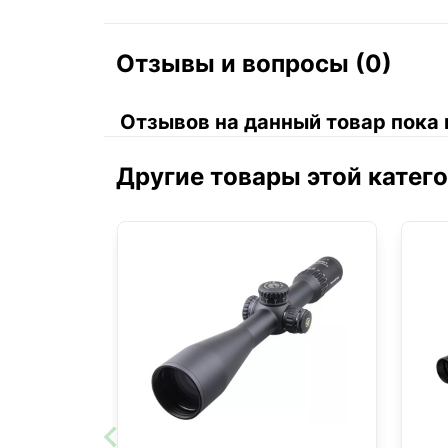
Отзывы и вопросы (0)
Отзывов на данный товар пока 
Другие товары этой катег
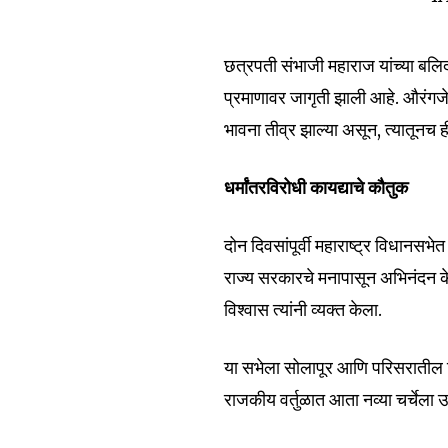
छत्रपती संभाजी महाराज यांच्या बलिद
प्रमाणावर जागृती झाली आहे. औरंगजेब
भावना तीव्र झाल्या असून, त्यातूनच ही
धर्मांतरविरोधी कायद्याचे कौतुक
दोन दिवसांपूर्वी महाराष्ट्र विधानसभे
राज्य सरकारचे मनापासून अभिनंदन केल
विश्वास त्यांनी व्यक्त केला.
या सभेला सोलापूर आणि परिसरातील हिंद
राजकीय वर्तुळात आता नव्या चर्चेला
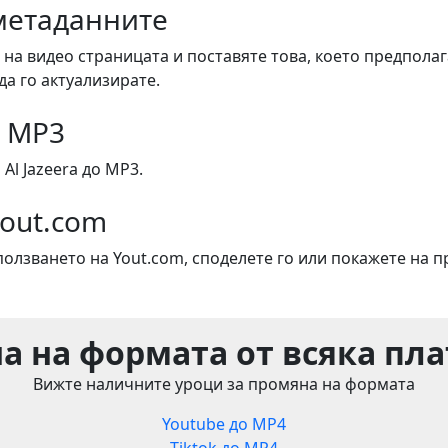
метаданните
 на видео страницата и поставяте това, което предполаг
да го актуализирате.
о MP3
Al Jazeera до MP3.
Yout.com
ползването на Yout.com, споделете го или покажете на п
а на формата от всяка пл
Вижте наличните уроци за промяна на формата
Youtube до MP4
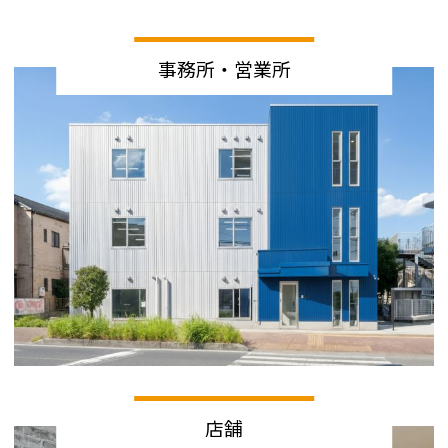
事務所・営業所
店舗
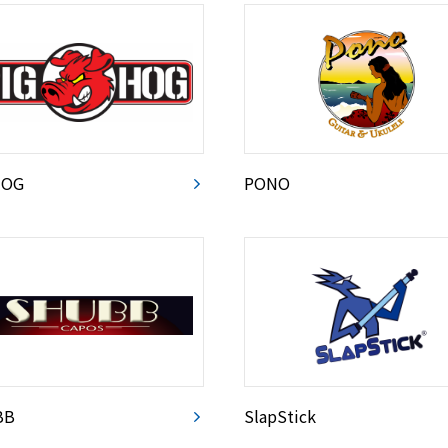
HOG
PONO
BB
SlapStick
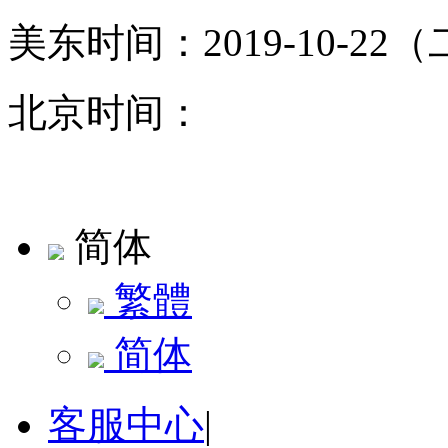
美东时间：
2019-10-22（
北京时间：
简体
繁體
简体
客服中心
|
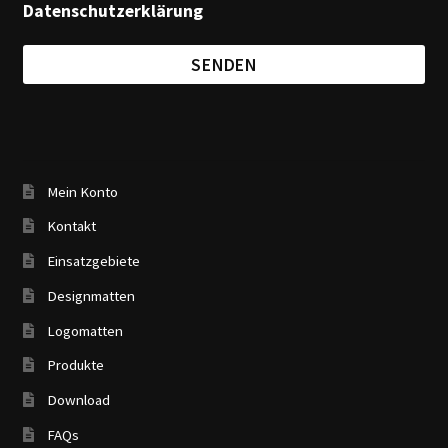
Datenschutzerklärung
Mein Konto
Kontakt
Einsatzgebiete
Designmatten
Logomatten
Produkte
Download
FAQs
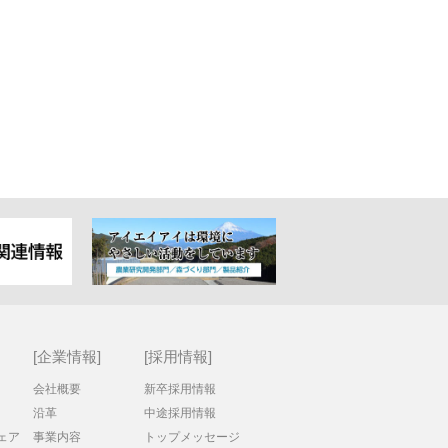
企業情報
採用情報
会社概要
新卒採用情報
沿革
中途採用情報
ェア
事業内容
トップメッセージ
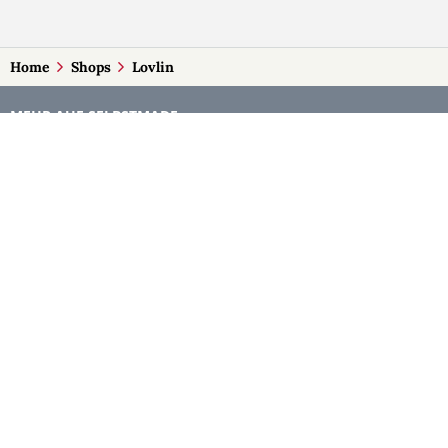
Home
Shops
Lovlin
MEHR AUF SELBSTMADE
Kategorien
Märkte
Accessoires
Burgenland
Baby-Artikel
Kärnten
Bilder und Fotografien
Niederösterreich
Blumen & Gestecke
Oberösterreich
Deko
Salzburg
Geschenke
Steiermark
Handlettering
Tirol
Kleidung
Vorarlberg
Kosmetik
Wien
Kulinarisches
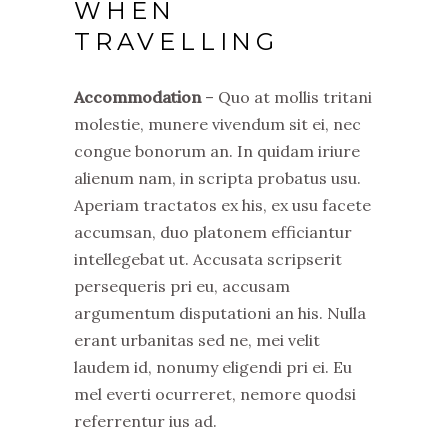
WHEN
TRAVELLING
Accommodation
– Quo at mollis tritani
molestie, munere vivendum sit ei, nec
congue bonorum an. In quidam iriure
alienum nam, in scripta probatus usu.
Aperiam tractatos ex his, ex usu facete
accumsan, duo platonem efficiantur
intellegebat ut. Accusata scripserit
persequeris pri eu, accusam
argumentum disputationi an his. Nulla
erant urbanitas sed ne, mei velit
laudem id, nonumy eligendi pri ei. Eu
mel everti ocurreret, nemore quodsi
referrentur ius ad.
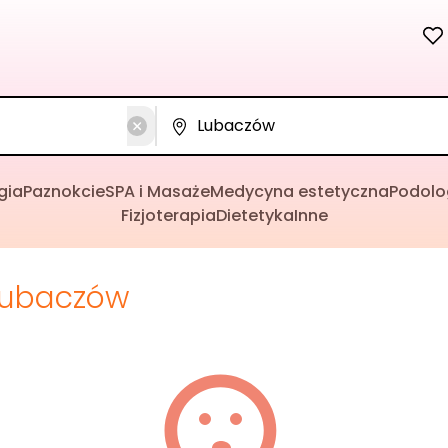
gia
Paznokcie
SPA i Masaże
Medycyna estetyczna
Podolo
Fizjoterapia
Dietetyka
Inne
Lubaczów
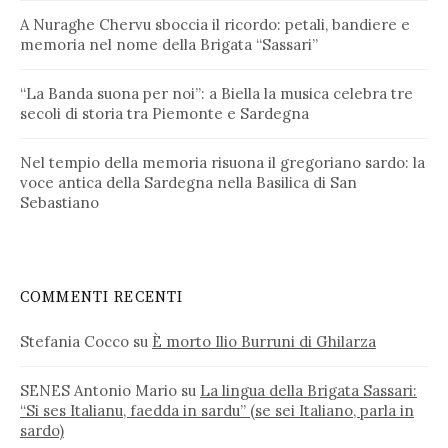
A Nuraghe Chervu sboccia il ricordo: petali, bandiere e
memoria nel nome della Brigata “Sassari”
“La Banda suona per noi”: a Biella la musica celebra tre
secoli di storia tra Piemonte e Sardegna
Nel tempio della memoria risuona il gregoriano sardo: la
voce antica della Sardegna nella Basilica di San
Sebastiano
COMMENTI RECENTI
Stefania Cocco
su
È morto Ilio Burruni di Ghilarza
SENES Antonio Mario
su
La lingua della Brigata Sassari:
“Si ses Italianu, faedda in sardu” (se sei Italiano, parla in
sardo)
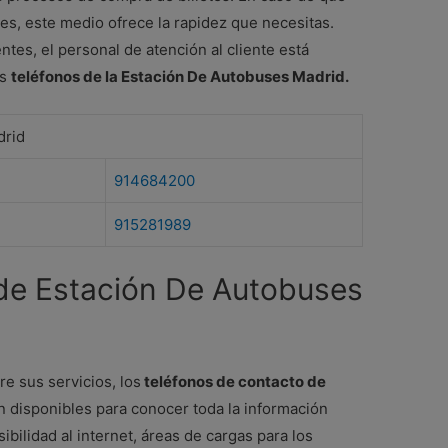
nes, este medio ofrece la rapidez que necesitas.
es, el personal de atención al cliente está
os
teléfonos de la Estación De Autobuses Madrid.
drid
914684200
915281989
 de Estación De Autobuses
re sus servicios, los
teléfonos de contacto de
n disponibles para conocer toda la información
ibilidad al internet, áreas de cargas para los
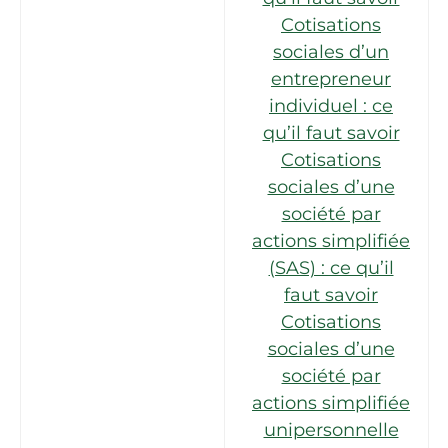
Cotisations
sociales d’un
entrepreneur
individuel : ce
qu’il faut savoir
Cotisations
sociales d’une
société par
actions simplifiée
(SAS) : ce qu’il
faut savoir
Cotisations
sociales d’une
société par
actions simplifiée
unipersonnelle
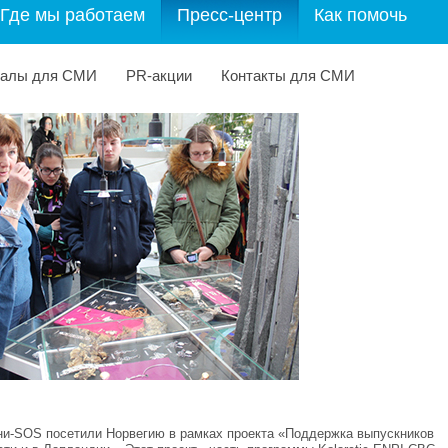
Где мы работаем
Пресс-центр
Как помочь
иалы для СМИ
PR-акции
Контакты для СМИ
вни-SOS посетили Норвегию в рамках проекта «Поддержка выпускников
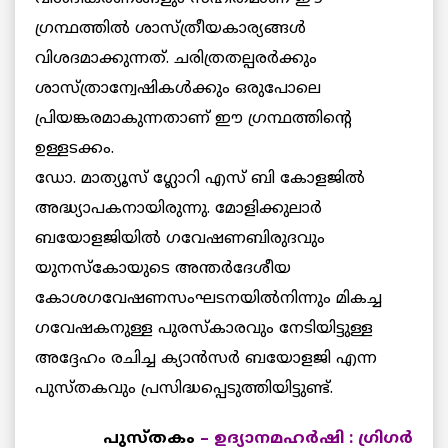
ഗ്രന്ഥത്തില്‍ ശാസ്ത്രീയകാര്യങ്ങള്‍
വിശദമാക്കുന്നത്. ചരിത്രതല്പരര്‍ക്കും
ശാസ്ത്രാന്വേഷികള്‍ക്കും ഒരുപോലെ
പ്രിയങ്കരമാകുന്നതാണ് ഈ ഗ്രന്ഥത്തിന്റെ
ഉള്ളടക്കം.
ഡോ. മാത്യൂസ് ഗ്ലോറി എസ് ബി കോളജില്‍
അദ്ധ്യാപകനായിരുന്നു. മോളിക്കുലാര്‍
ബയോളജിയില്‍ ഗവേഷണബിരുദവും
യുനസ്‌കോയുടെ അന്തര്‍ദേശീയ
കോശഗവേഷണസംഘടനയില്‍നിന്നും മികച്ച
ഗവേഷകനുള്ള പുരസ്‌കാരവും നേടിയിട്ടുള്ള
അദ്ദേഹം രചിച്ച ക്യാന്‍സര്‍ ബയോളജി എന്ന
പുസ്തകവും പ്രസിദ്ധപ്പെടുത്തിയിട്ടുണ്ട്.
പുസ്തകം
– ഉദ്യാനമഹര്‍ഷി : ഗ്രിഗര്‍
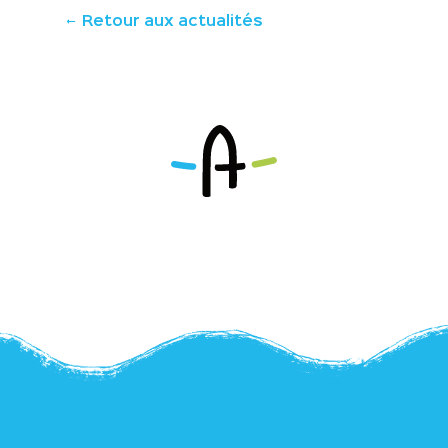
Retour aux actualités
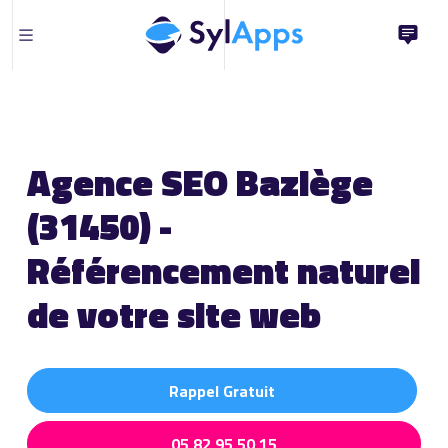
Agence SEO Baziège
(31450) -
Référencement naturel
de votre site web
Rappel Gratuit
05 82 95 50 15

◆ WHAT IS NEEDED
Every line above is to be returned exactly, with its pictures removed.

◆ RESULT BELOW
Отзывы и вопросы (0)
Отзывов на данный товар пока 
Другие товары этой катег
छत्रपती संभाजी महाराज यांच्या बलिद
प्रमाणावर जागृती झाली आहे. औरंगजेब
भावना तीव्र झाल्या असून, त्यातूनच ही
धर्मांतरविरोधी कायद्याचे कौतुक
दोन दिवसांपूर्वी महाराष्ट्र विधानसभे
राज्य सरकारचे मनापासून अभिनंदन केल
विश्वास त्यांनी व्यक्त केला.
या सभेला सोलापूर आणि परिसरातील हिंद
राजकीय वर्तुळात आता नव्या चर्चेला
метаданните
 на видео страницата и поставяте това, което предполаг
да го актуализирате.
о MP3
Al Jazeera до MP3.
Yout.com
ползването на Yout.com, споделете го или покажете на п
а на формата от всяка пл
Вижте наличните уроци за промяна на формата
Youtube до MP4
事務所・営業所
店舗
HOG
PONO
BB
SlapStick
美东时间：
2019-10-22（
北京时间：
简体
繁體
简体
客服中心
|
Datenschutzerklärung
Mein Konto
Kontakt
Einsatzgebiete
Designmatten
Logomatten
Produkte
Download
FAQs
企業情報
採用情報
会社概要
新卒採用情報
沿革
中途採用情報
ェア
事業内容
トップメッセージ
Home
Shops
Lovlin
MEHR AUF SELBSTMADE
Kategorien
Märkte
Accessoires
Burgenland
Baby-Artikel
Kärnten
Bilder und Fotografien
Niederösterreich
Blumen & Gestecke
Oberösterreich
Deko
Salzburg
Geschenke
Steiermark
Handlettering
Tirol
Kleidung
Vorarlberg
Kosmetik
Wien
Kulinarisches
WHEN
TRAVELLING
Accommodation
– Quo at mollis tritani
molestie, munere vivendum sit ei, nec
congue bonorum an. In quidam iriure
alienum nam, in scripta probatus usu.
Aperiam tractatos ex his, ex usu facete
accumsan, duo platonem efficiantur
intellegebat ut. Accusata scripserit
persequeris pri eu, accusam
argumentum disputationi an his. Nulla
erant urbanitas sed ne, mei velit
laudem id, nonumy eligendi pri ei. Eu
mel everti ocurreret, nemore quodsi
referrentur ius ad.
gia
Paznokcie
SPA i Masaże
Medycyna estetyczna
Podolo
Fizjoterapia
Dietetyka
Inne
Lubaczów
A Nuraghe Chervu sboccia il ricordo: petali, bandiere e
memoria nel nome della Brigata “Sassari”
“La Banda suona per noi”: a Biella la musica celebra tre
secoli di storia tra Piemonte e Sardegna
Nel tempio della memoria risuona il gregoriano sardo: la
voce antica della Sardegna nella Basilica di San
Sebastiano
COMMENTI RECENTI
Stefania Cocco
su
È morto Ilio Burruni di Ghilarza
SENES Antonio Mario
su
La lingua della Brigata Sassari:
“Si ses Italianu, faedda in sardu” (se sei Italiano, parla in
sardo)
nes, este medio ofrece la rapidez que necesitas.
es, el personal de atención al cliente está
os
teléfonos de la Estación De Autobuses Madrid.
drid
914684200
915281989
 de Estación De Autobuses
re sus servicios, los
teléfonos de contacto de
n disponibles para conocer toda la información
ibilidad al internet, áreas de cargas para los
Cotisations
sociales d’un
entrepreneur
individuel : ce
qu’il faut savoir
Cotisations
sociales d’une
société par
actions simplifiée
(SAS) : ce qu’il
faut savoir
Cotisations
sociales d’une
société par
actions simplifiée
unipersonnelle
Где мы работаем
Пресс-центр
Как помочь
иалы для СМИ
PR-акции
Контакты для СМИ
вни-SOS посетили Норвегию в рамках проекта «Поддержка выпускников
ഗ്രന്ഥത്തില്‍ ശാസ്ത്രീയകാര്യങ്ങള്‍
വിശദമാക്കുന്നത്. ചരിത്രതല്പരര്‍ക്കും
ശാസ്ത്രാന്വേഷികള്‍ക്കും ഒരുപോലെ
പ്രിയങ്കരമാകുന്നതാണ് ഈ ഗ്രന്ഥത്തിന്റെ
ഉള്ളടക്കം.
ഡോ. മാത്യൂസ് ഗ്ലോറി എസ് ബി കോളജില്‍
അദ്ധ്യാപകനായിരുന്നു. മോളിക്കുലാര്‍
ബയോളജിയില്‍ ഗവേഷണബിരുദവും
യുനസ്‌കോയുടെ അന്തര്‍ദേശീയ
കോശഗവേഷണസംഘടനയില്‍നിന്നും മികച്ച
ഗവേഷകനുള്ള പുരസ്‌കാരവും നേടിയിട്ടുള്ള
അദ്ദേഹം രചിച്ച ക്യാന്‍സര്‍ ബയോളജി എന്ന
പുസ്തകവും പ്രസിദ്ധപ്പെടുത്തിയിട്ടുണ്ട്.
പുസ്തകം
– ഉദ്യാനമഹര്‍ഷി : ഗ്രിഗര്‍
Retour aux actualités
Agence SEO Baziège
(31450) -
Référencement naturel
de votre site web
Rappel Gratuit
05 82 95 50 15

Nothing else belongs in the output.